Companies need to know that data can become gold only when it is processed well. The magic lies in packing the data. If the data is well packed, it becomes an asset for the company, and the company can gain a competitive advantage. But, if the data is not properly packed, then it becomes a non-performing asset, depriving company revenue. Companies need to be vigilant in choosing the data by keeping several elements in mind.
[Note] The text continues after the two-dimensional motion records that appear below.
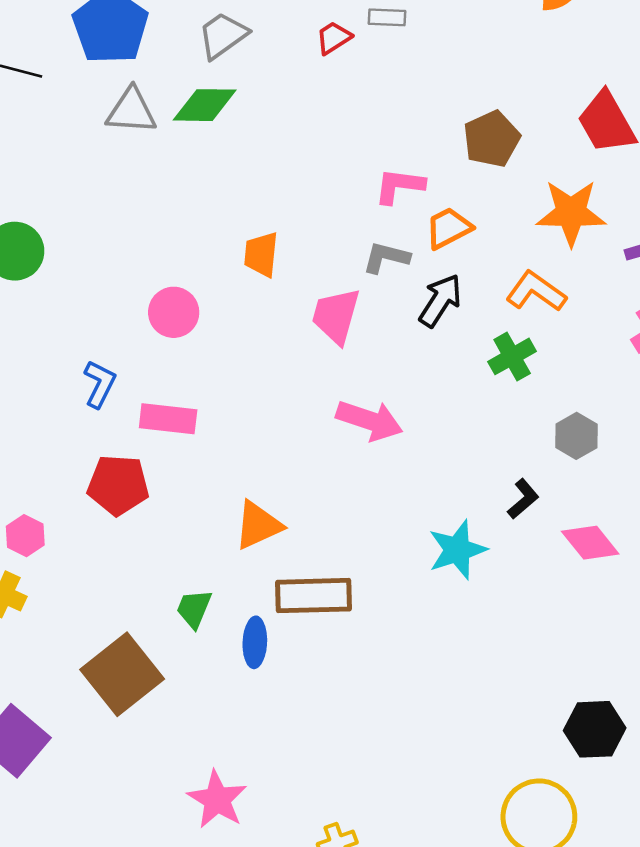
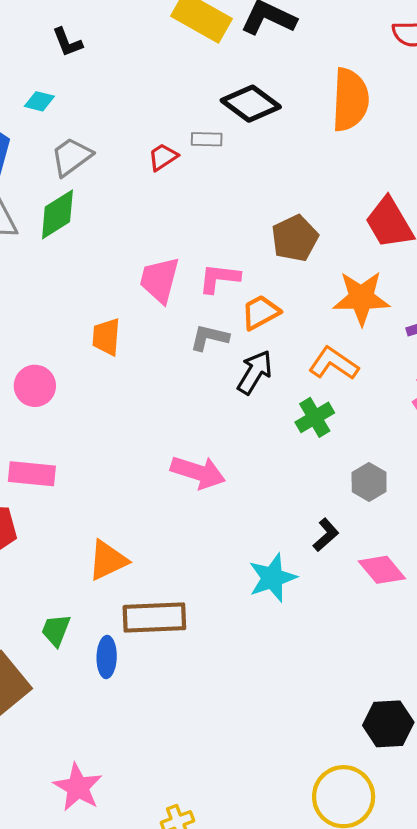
green diamond: (205, 105) -> (57, 214), turned -32
pink trapezoid: (336, 316) -> (159, 280), moved

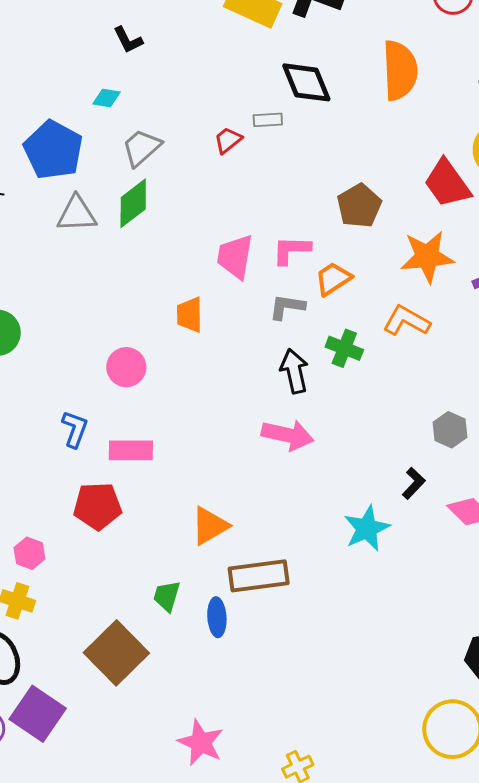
black diamond: (251, 104) -> (306, 82), turned 36
black arrow: (255, 372) -> (294, 371), moved, turned -39
green cross: (315, 417) -> (344, 348), moved, turned -33

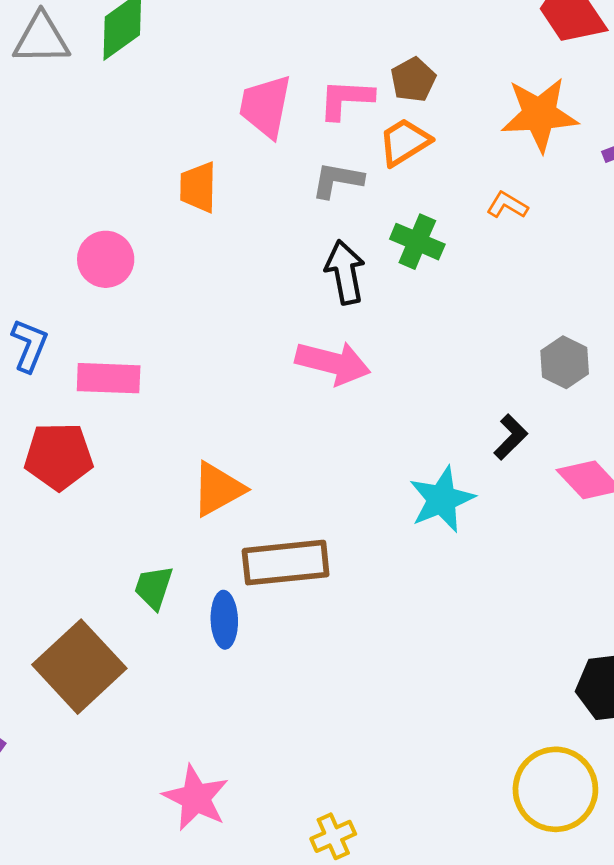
brown pentagon: (359, 206) -> (413, 80), moved, size x0.7
orange L-shape: (406, 321) -> (507, 205), size x0.6

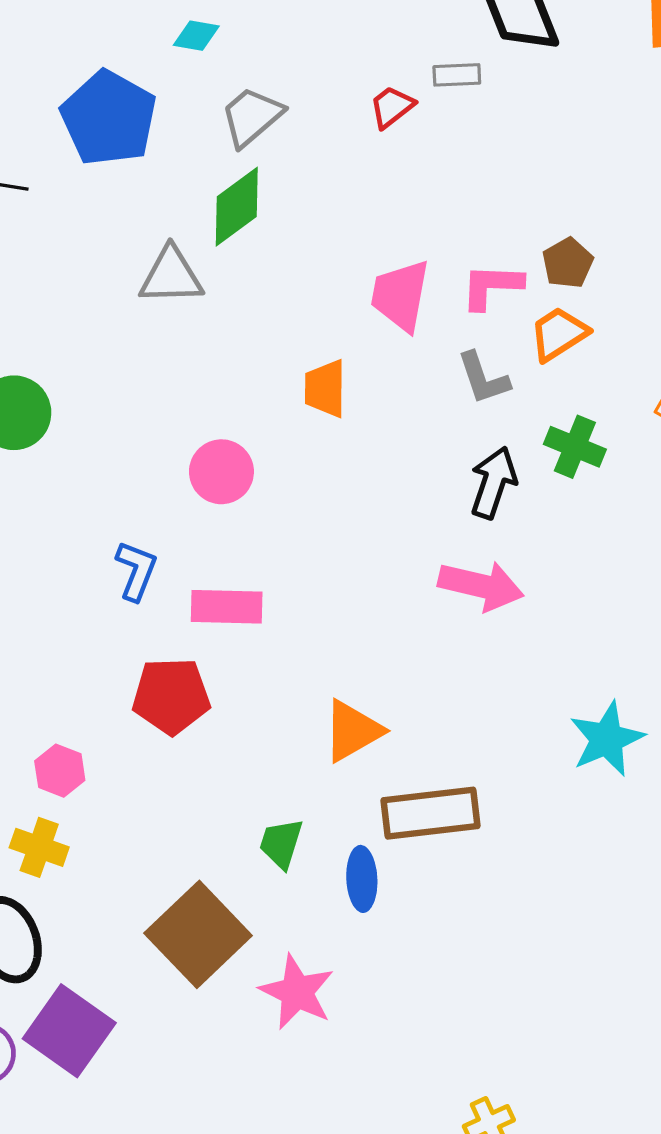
gray triangle: (41, 39) -> (171, 276), moved
gray L-shape: (337, 180) -> (483, 378), turned -118
black arrow: (345, 272) -> (493, 483), turned 30
pink star: (196, 798) -> (297, 992), moved

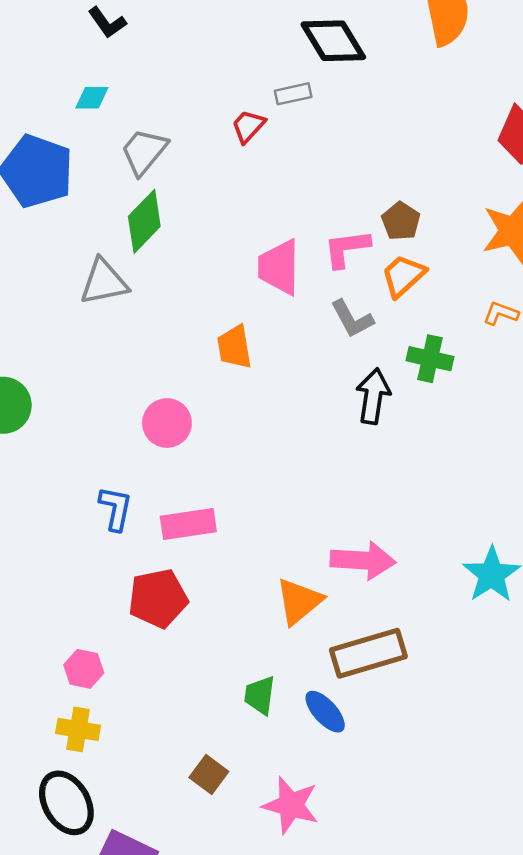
pink arrow: (481, 586) -> (363, 560), moved
blue ellipse: (362, 879) -> (325, 712), turned -30
brown square: (198, 934) -> (209, 774), size x0.5

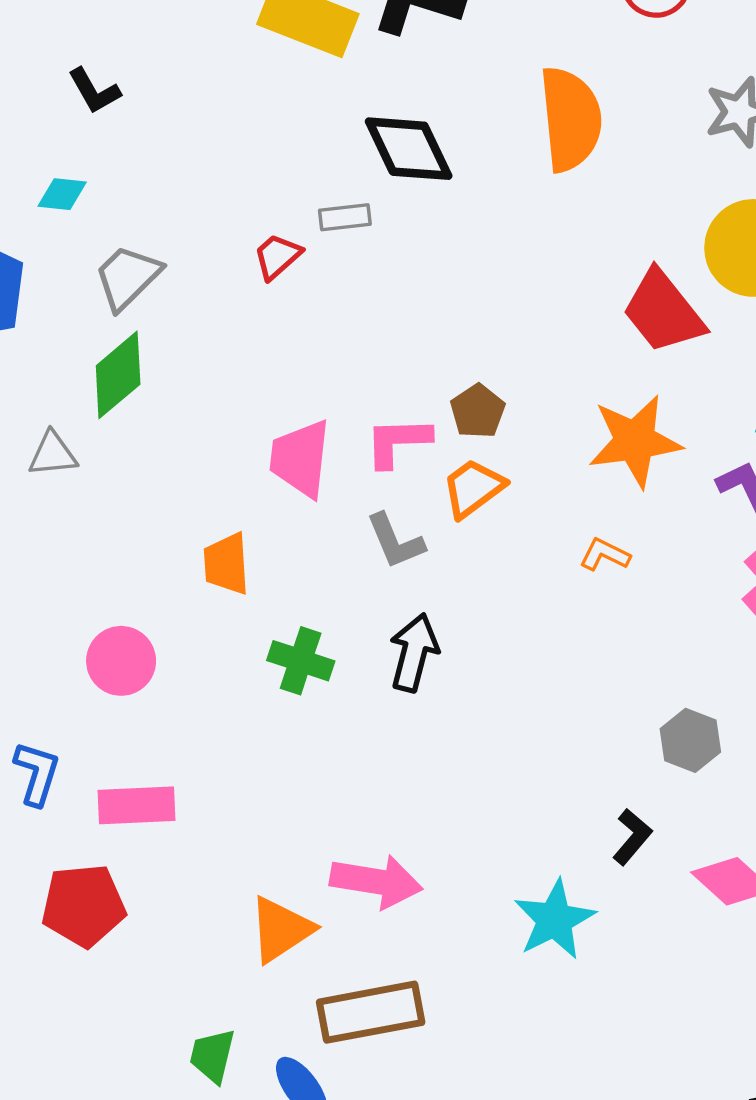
gray triangle: (104, 282) -> (53, 454), size x0.7
green cross: (430, 359) -> (301, 661), moved

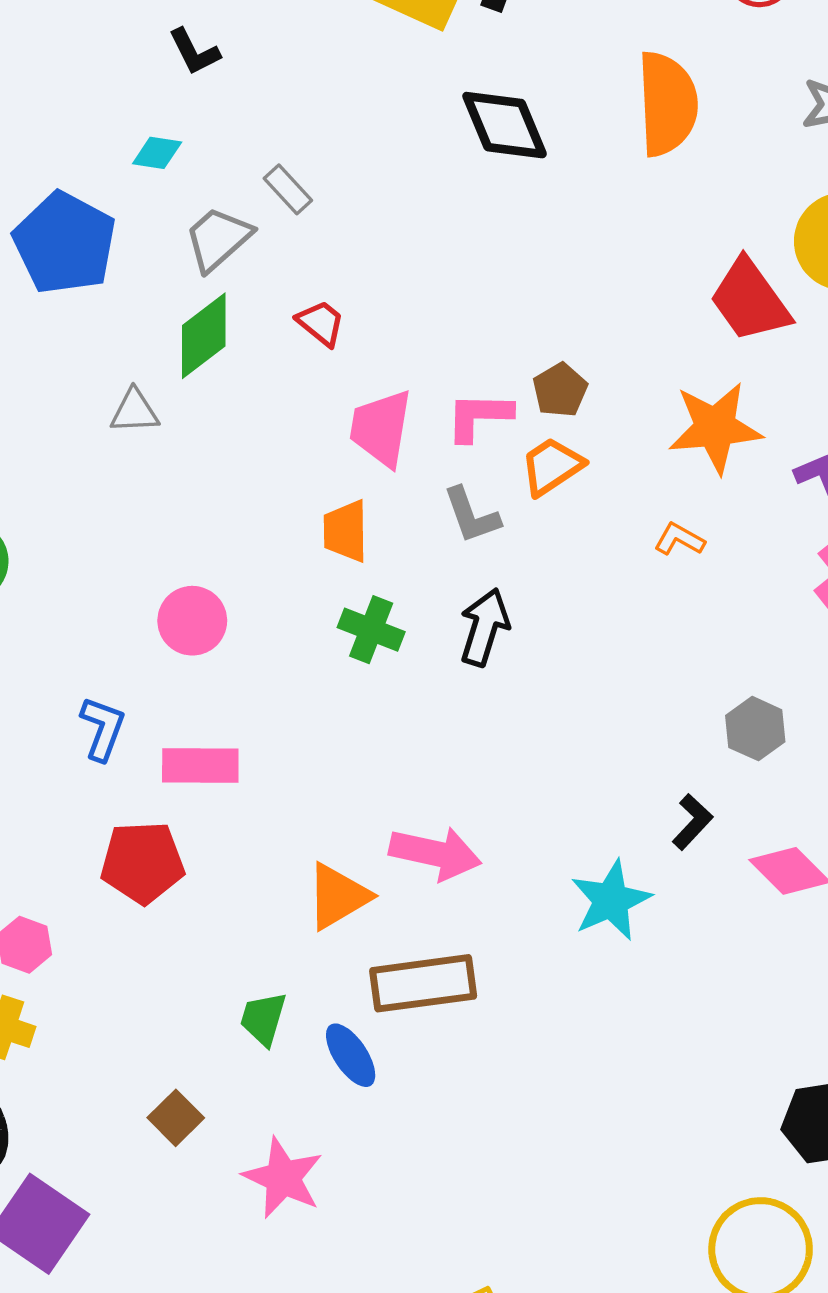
gray rectangle: (345, 217) -> (288, 189), moved, turned 51
red trapezoid: (277, 256) -> (321, 323), moved, turned 78
orange trapezoid: (226, 564) -> (346, 531), moved

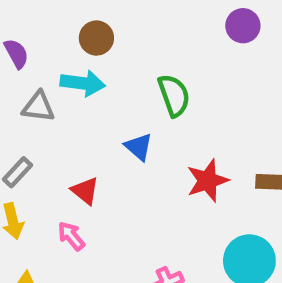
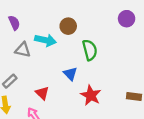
brown circle: (96, 38) -> (68, 26), moved
red star: (207, 181) -> (91, 95), moved, turned -30

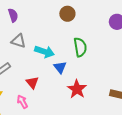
brown circle: (68, 26) -> (67, 14), moved
cyan arrow: (45, 40) -> (45, 52), moved

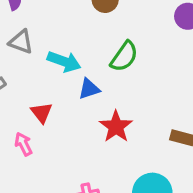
green semicircle: (80, 47) -> (124, 56), turned 42
blue triangle: (60, 67) -> (89, 89), turned 48

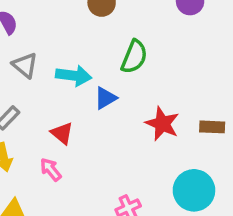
gray triangle: (21, 42) -> (25, 65), turned 32
red star: (116, 127) -> (162, 124), moved

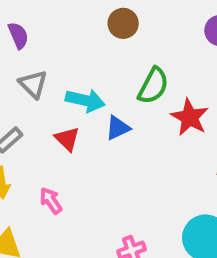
red star: (162, 124) -> (190, 117), moved
red triangle: (62, 133) -> (67, 139), moved

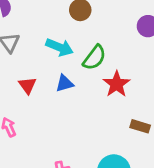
cyan arrow: (85, 100) -> (60, 47), moved

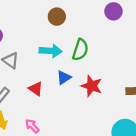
red star: (117, 84) -> (92, 86), moved

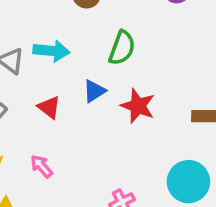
cyan arrow: (51, 51) -> (52, 51), moved

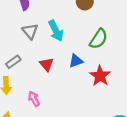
cyan arrow: (52, 51) -> (56, 31), turned 45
When companies dwell into the data more, they chalk a different strategy for themselves. Companies should not become slaves of KPI; they should consider picking up the phone and making inquiries with the right person. Companies need to ensure that data will make sense when the diagrams that are drawn on the whiteboard in the meeting is implemented rather than look blankly at it. Companies need to consider the samples that they find since sampling can be biased deliberately to get expected results. A company needs to consider the size of the sample that is interpreted.
When an analytical project is considered, a project team must be familiar with the company and have a sound knowledge of statistical principles. Also, the company needs to ring-fence and risk assess the data which is not included in the packaging. The company also needs to consider as the project progresses each of the algorithms that are coded must be reviewed, tested, and ‘dry run’ before moving into production. It needs to be watchful that the documentation must be comprehensive and clearly describe the outcome.
The only reality for any analytical flavor is the need to rely on historical data; it does not matter whether the analytics are descriptive or predictive or prescriptive. The new oil is the data. Unless correctly processed, oil itself cannot run an automobile.